The merits of Drummond are obvious. He’s big, athletic and blocks shots — nearly three per game in about 28 minutes a night. The Pistons have a notable deficiency in guys who are big, athletic and block shots (you may have noticed). But with those skills, Drummond is also incredibly raw, which is why he’s listed anywhere from two to six in most mock drafts, including Chad Ford’s recent one that had the Pistons landing Drummond at the six spot. After getting perhaps the best player in the 2010 draft in Monroe in the second half of the lottery and landing Brandon Knight later in last year’s lottery than most predicted he’d go, picking up a prospect of Drummond’s caliber at No. 6 would be another steal for Joe Dumars.
Pros for the Pistons
I don’t agree with this line of thinking, but there is a segment among Pistons fans that firmly believes Monroe needs to play power forward while being paired with a big center. Personally, the Pistons just need to add talent to their frontcourt, regardless of whether that talent is technically a power forward or a center. Fortunately for fans clamoring for a center, though, Drummond happens to be huge AND also has the shot-blocking/above the rim capabilities that the Pistons need.
Drummond finishes well around the basket on offense, he’s a good offensive rebounder, he can move without the ball and, on defense, he swats a high percentage of shots. All of those are things on the checklist for what the Pistons would like to add next to Monroe. With Drummond, there’s also the added bonus of him already being a little bit bigger than Monroe. Potentially, if he gets stronger and improves defensively (he’s already pretty solid on D) to the point where he can handle guarding opposing teams’ best big man, Monroe’s defensive problems become less of an issue (although he certainly needs to keep working on improving at that end of the court).
The Pistons, like every team in the lottery, are dreaming of Anthony Davis. But short of getting Davis, Drummond would be a pretty nice consolation prize.
Cons for the Pistons
Drummond didn’t have the dominant season many predicted for him as a heralded prep prospect. He was inconsistent for a UConn team that fell below expectations. This quote by Drummond about Seton Hall center Herb Pope, himself a pretty good player, is funny but also might give an indication as to why Drummond and another elite freshman big man prospect, Anthony Davis, didn’t make close to the same impact on their respective programs this season:
Seton Hall senior Herb Pope averages 18.6 points and 10.9 rebounds, he has eight double-doubles and he is a leading candidate for first-team all-Big East.

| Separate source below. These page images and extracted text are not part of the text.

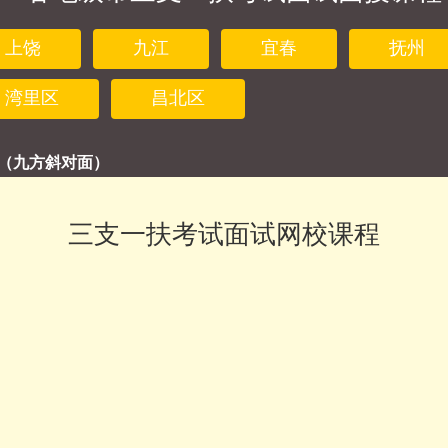
上饶
九江
宜春
抚州
湾里区
昌北区
（九方斜对面）
三支一扶考试面试网校课程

All those accomplishments, however, apparently weren’t enough to make a future Big East opponent aware of him.
On the eve of Connecticut’s matchup with improving Seton Hall on Tuesday night, Huskies freshman center Andre Drummond admitted to local reporters he didn’t know much about Pope.
“I don’t even know who that is,” Drummond said. “I’m not trying to be disrespectful. They said the name to me in practice and I was like ‘Wait, who’s Herb Pope?'”

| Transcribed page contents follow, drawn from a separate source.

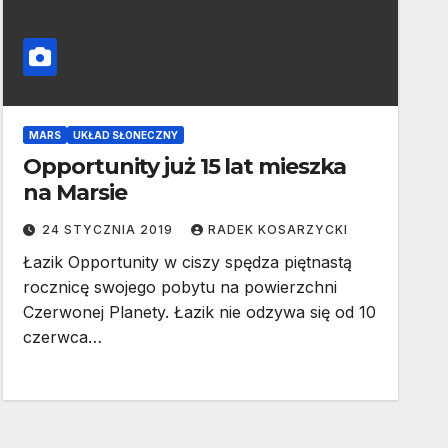
MARS
UKŁAD SŁONECZNY
Opportunity już 15 lat mieszka
na Marsie
24 STYCZNIA 2019
RADEK KOSARZYCKI
Łazik Opportunity w ciszy spędza piętnastą
rocznicę swojego pobytu na powierzchni
Czerwonej Planety. Łazik nie odzywa się od 10
czerwca…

“I haven’t watched Seton Hall so I wouldn’t know who’s on their team or anything like that.”
Drummond is young and that comment is more humorous to me than anything, but any team that drafts him will have to most likely wait for him to mature a bit before he’s a reliable, consistent contributor. He also needs to improve his dreadful free throw shooting (29 percent this season) as NBA teams will definitely exploit that weakness and send him to the line if he doesn’t. Drummond is physically imposing and athletic enough to be a dominant rebounder. He also occasionally struggles if he holds the ball too long — his seven turnover game vs. Rutgers was a good example of that. Despite his imposing size, Drummond is also hesitant at times to mix it up and play physically. That would be an issue for the Pistons considering that same thing can be said about Monroe, particularly on defense. The Pistons have a glaring need for more toughness up front, and that’s something Drummond is still developing.
None of his weaknesses should prevent a team from betting on his upside, he just has some work to do if he’s going to be an immediate impact player as a pro.
What others are saying
The Good: God gave Andre Drummond the body of an NBA big man. He’s big, quick off his feet and moves incredibly well for his size. When he wants to be, he can be a dominant player on both ends of the floor. He can be an awesome finisher around the basket. He can be a dominant shot-blocker and rebounder.

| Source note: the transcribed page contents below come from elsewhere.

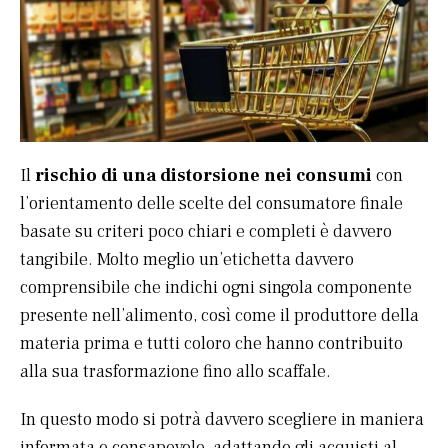
Il
rischio di una distorsione nei consumi
con
l’orientamento delle scelte del consumatore finale
basate su criteri poco chiari e completi è davvero
tangibile. Molto meglio un’etichetta davvero
comprensibile che indichi ogni singola componente
presente nell’alimento, così come il produttore della
materia prima e tutti coloro che hanno contribuito
alla sua trasformazione fino allo scaffale.
In questo modo si potrà davvero scegliere in maniera
informata e consapevole, adattando gli acquisti al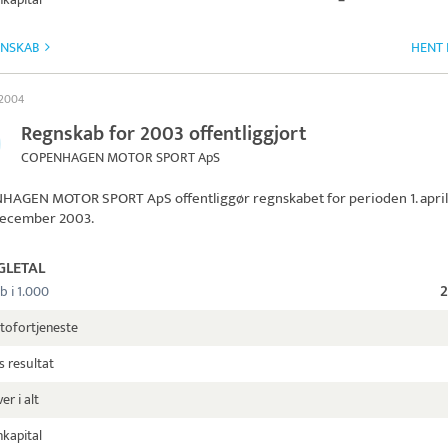
GNSKAB
HENT 
 2004
Regnskab for 2003 offentliggjort
COPENHAGEN MOTOR SPORT ApS
HAGEN MOTOR SPORT ApS
offentliggør regnskabet for perioden 1. apri
. december 2003.
GLETAL
b i 1.000
tofortjeneste
s resultat
er i alt
kapital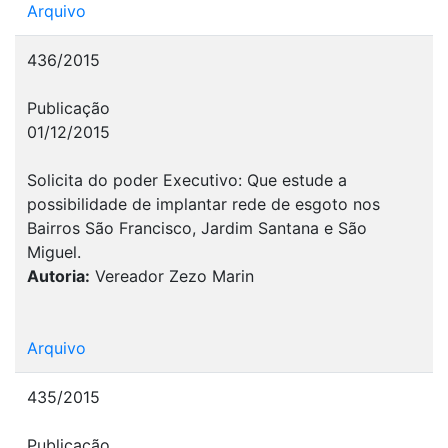
Arquivo
436/2015
Publicação
01/12/2015
Solicita do poder Executivo: Que estude a
possibilidade de implantar rede de esgoto nos
Bairros São Francisco, Jardim Santana e São
Miguel.
Autoria:
Vereador Zezo Marin
Arquivo
435/2015
Publicação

The Bad: Drummond doesn’t always act like he wants to be a dominant player on either end. He can disappear for long stretches. He can shy away from the rough-and-tumble physical play in the paint. In short, he’s maddeningly inconsistent.
The Upside: Drummond reminds me a lot of another potentially elite prospect, Derrick Favors. If he ever gets it together and shows a passion for the game, he could be the best player in the entire draft. But there are serious questions about whether he’ll ever get there. He could get an NBA GM fired, too.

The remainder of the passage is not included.